# YOU CAN'T TAKE IT WITH YOU Debuting for the First Time on Blu-ray Dec. 8



## Mike Edwards (Mar 10, 2011)

Winner of Two Academy Awards®,

Including Best Picture & Best Director (Frank Capra)



*YOU CAN’T TAKE IT WITH YOU*



Debuting for the First Time on Blu-ray™ Dec. 8



All-New 4K Restoration & Presented in Collectible Digibook Packaging

With an All-New Essay by Film Historian Jeremy Arnold



Bonus Content Includes Commentary by Frank Capra Jr. & the Featurette “Frank Capra, Jr. Remembers … You Can't Take It With You”

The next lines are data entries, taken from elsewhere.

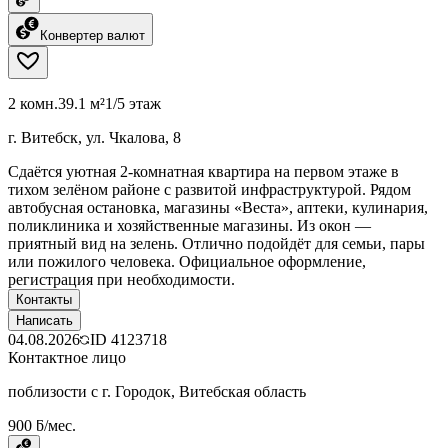
Конвертер валют
2 комн.
39.1 м²
1/5 этаж
г. Витебск, ул. Чкалова, 8
Сдаётся уютная 2-комнатная квартира на первом этаже в
тихом зелёном районе с развитой инфраструктурой. Рядом
автобусная остановка, магазины «Веста», аптеки, кулинария,
поликлиника и хозяйственные магазины. Из окон —
приятный вид на зелень. Отлично подойдёт для семьи, пары
или пожилого человека. Официальное оформление,
регистрация при необходимости.
Контакты
Написать
04.08.2026
ID
4123718
Контактное лицо
поблизости с г. Городок, Витебская область
900 ƃ/мес.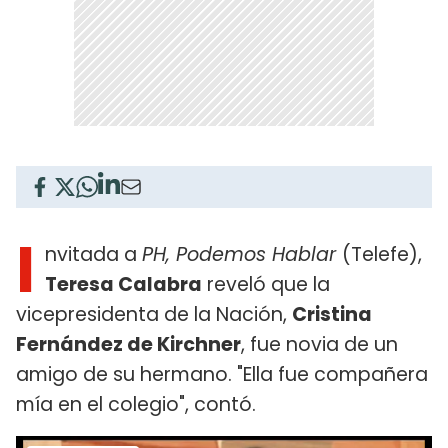
I
nvitada a
PH, Podemos Hablar
(Telefe),
Teresa Calabra
reveló que la
vicepresidenta de la Nación,
Cristina
Fernández de Kirchner
, fue novia de un
amigo de su hermano. "Ella fue compañera
mía en el colegio", contó.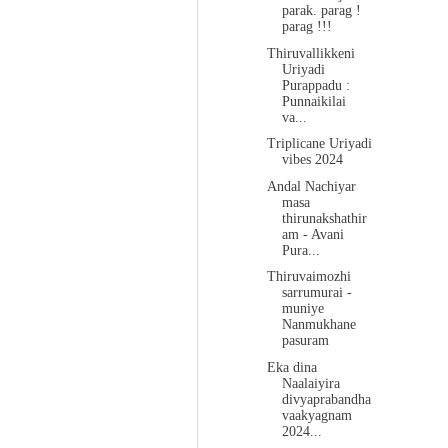
parak. parag !
parag !!!
Thiruvallikkeni
Uriyadi
Purappadu :
Punnaikilai
va...
Triplicane Uriyadi
vibes 2024
Andal Nachiyar
masa
thirunakshathir
am - Avani
Pura...
Thiruvaimozhi
sarrumurai -
muniye
Nanmukhane
pasuram
Eka dina
Naalaiyira
divyaprabandha
vaakyagnam
2024...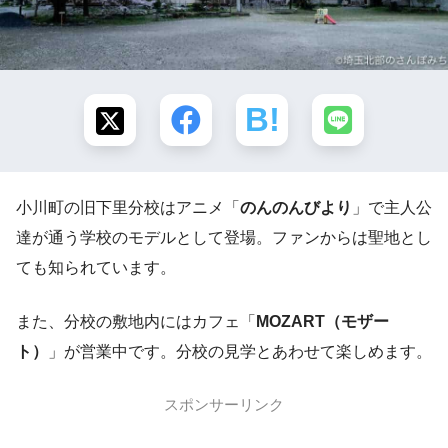
小川町の旧下里分校はアニメ「
のんのんびより
」で主人公
達が通う学校のモデルとして登場。ファンからは聖地とし
ても知られています。
また、分校の敷地内にはカフェ「
MOZART（モザー
ト）
」が営業中です。分校の見学とあわせて楽しめます。
スポンサーリンク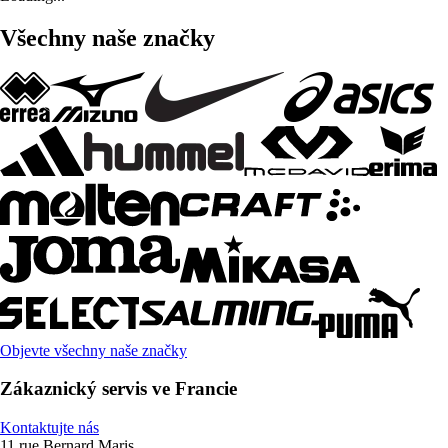
Všechny naše značky
Objevte všechny naše značky
Zákaznický servis ve Francie
Kontaktujte nás
11 rue Bernard Maris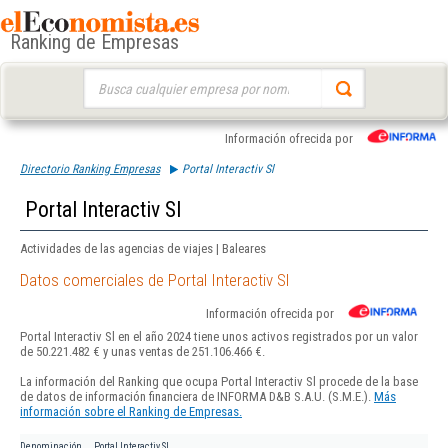
Ranking de Empresas
Buscar:
Información ofrecida por
Directorio Ranking Empresas
Portal Interactiv Sl
Portal Interactiv Sl
Actividades de las agencias de viajes | Baleares
Datos comerciales de Portal Interactiv Sl
Información ofrecida por
Portal Interactiv Sl en el año 2024 tiene unos activos registrados por un valor
de 50.221.482 € y unas ventas de 251.106.466 €.
La información del Ranking que ocupa Portal Interactiv Sl procede de la base
de datos de información financiera de INFORMA D&B S.A.U. (S.M.E.).
Más
información sobre el Ranking de Empresas.
Denominación
Portal Interactiv Sl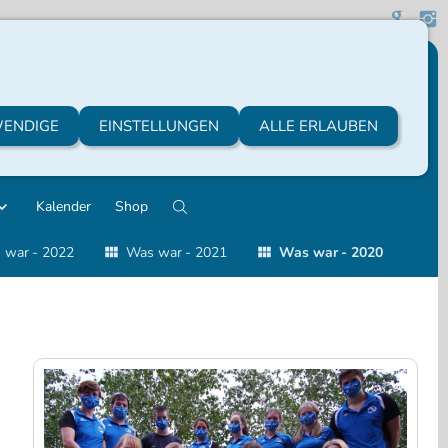
ENDIGE
EINSTELLUNGEN
ALLE ERLAUBEN
Kalender
Shop
 war - 2022
Was war - 2021
Was war - 2020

CULVER CITY, Calif. (Sept. 22, 2015) – A true classic and a whimsical gem from the Columbia Pictures library, Frank Capra’s acclaimed screwball comedy YOU CAN'T TAKE IT WITH YOU makes its Blu-ray™ debut Dec. 8 from Sony Pictures Home Entertainment. The Blu-ray, digitally restored and mastered in 4K, will be presented in a 24-page collectible Digibook packaging, featuring rare photos and an all-new essay by celebrated film historian Jeremy Arnold. One of the most successful films of 1938, YOU CAN'T TAKE IT WITH YOU was nominated for seven Academy Awards®[1], taking home statuettes for Best Picture and Best Director. Based on the hit Kaufman-Hart play, the story follows a man (James Stewart) from a family of wealthy snobs who becomes engaged to a woman (Jean Arthur) from a good-natured but decidedly eccentric family.

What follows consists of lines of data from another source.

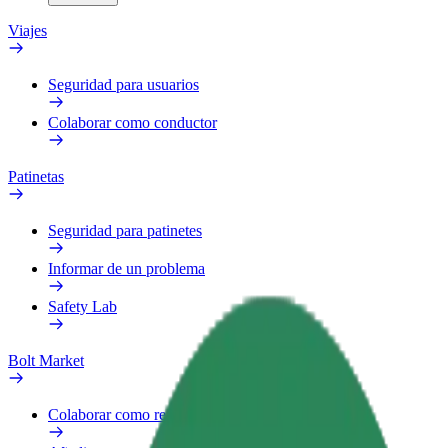
Viajes
Seguridad para usuarios
Colaborar como conductor
Patinetas
Seguridad para patinetes
Informar de un problema
Safety Lab
Bolt Market
Colaborar como repartidor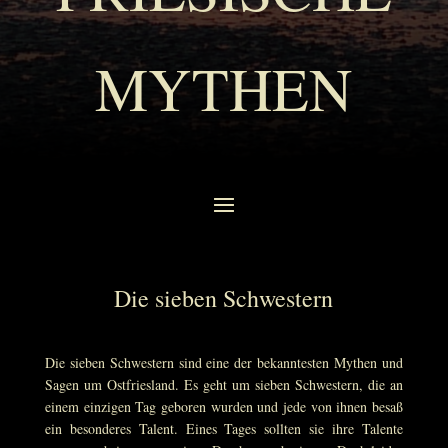
MYTHEN
Die sieben Schwestern
Die sieben Schwestern sind eine der bekanntesten Mythen und
Sagen um Ostfriesland. Es geht um sieben Schwestern, die an
einem einzigen Tag geboren wurden und jede von ihnen besaß
ein besonderes Talent. Eines Tages sollten sie ihre Talente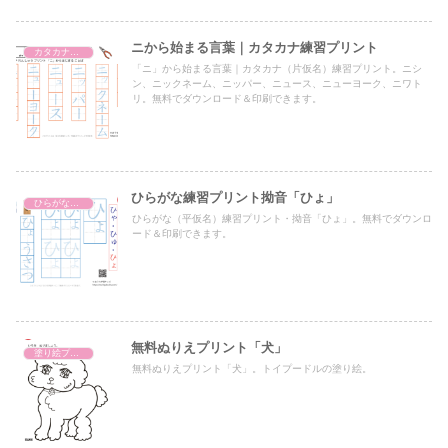
ニから始まる言葉｜カタカナ練習プリント
カタカナ練習プリント
「ニ」から始まる言葉｜カタカナ（片仮名）練習プリント。ニシ
ン、ニックネーム、ニッパー、ニュース、ニューヨーク、ニワト
リ。無料でダウンロード＆印刷できます。
ひらがな練習プリント拗音「ひょ」
ひらがな濁音・半濁音・拗音・促音（一文字ずつ）
ひらがな（平仮名）練習プリント・拗音「ひょ」。無料でダウンロ
ード＆印刷できます。
無料ぬりえプリント「犬」
塗り絵プリント
無料ぬりえプリント「犬」。トイプードルの塗り絵。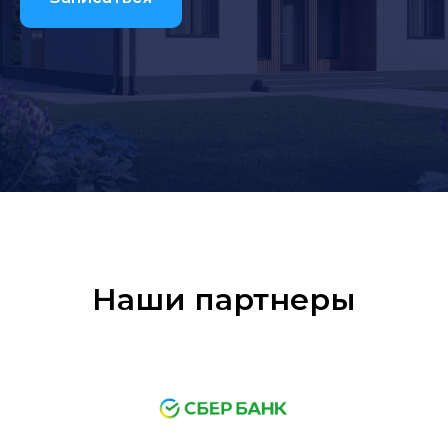
Наши партнеры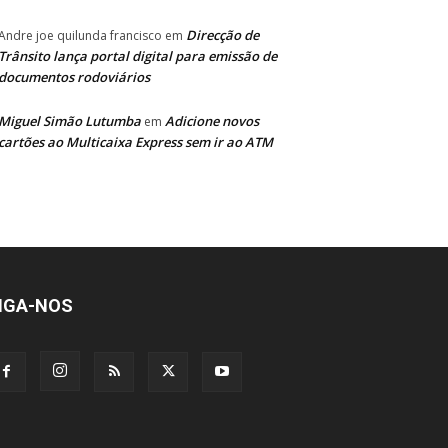
Direcção de
Andre joe quilunda francisco
em
Trânsito lança portal digital para emissão de
documentos rodoviários
Miguel Simão Lutumba
Adicione novos
em
cartões ao Multicaixa Express sem ir ao ATM
IGA-NOS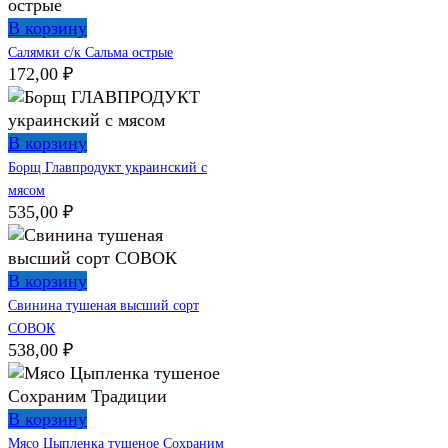
В корзину
Салямки с/к Сальма острые
172,00
₽
В корзину
Борщ Главпродукт украинский с
мясом
535,00
₽
В корзину
Свинина тушеная высший сорт
СОВОК
538,00
₽
В корзину
Мясо Цыпленка тушеное Сохраним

Bonus content includes commentary by Frank Capra Jr. and Author Cathrine Kellison., the original theatrical trailer, and the featurette “Frank Capra Jr. Remembers ... You Can’t Take It With You,” in which the son of the famous director offers insight on his father’s technique, the motivation of the actors and the production of the film. 



YOU CAN’T TAKE IT WITH YOU is the second release in SPHE’s ongoing Capra Collection series, which launched last year with Mr. Smith Goes to Washington.



SYNOPSIS:

Academy Award® winner James Stewart (Best Actor, The Philadelphia Story, 1940), Jean Arthur, Academy Award® winner Lionel Barrymore (Best Actor, A Free Soul, 1931) and Edward Arnold star in this classic screwball comedy. Arthur stars as Alice Sycamore, the stable family member of an offbeat clan of free spirits who falls for Stewart, the down-to-earth son of a snooty, wealthy family. Amidst a backdrop of confusion, the two very different families rediscover the simple joys of life. Based on the phenomenally successful Kaufman-Hart play, YOU CAN'T TAKE IT WITH YOU was directed by Frank Capra and won two Academy Awards® (1938 Best Picture, Best Director). Now fully restored in 4K, this heartwarming and timeless classic is perfect for every family.



Blu-ray Bonus Features Include:

§ Commentary by Frank Capra Jr. and Author Cathrine Kellison

§ “Frank Capra, Jr. Remembers … You Can't Take It With You” Featurette

§ Original Theatrical Trailer


YOU CAN'T TAKE IT WITH YOU has a running time of 126 minutes and is not rated.​


----------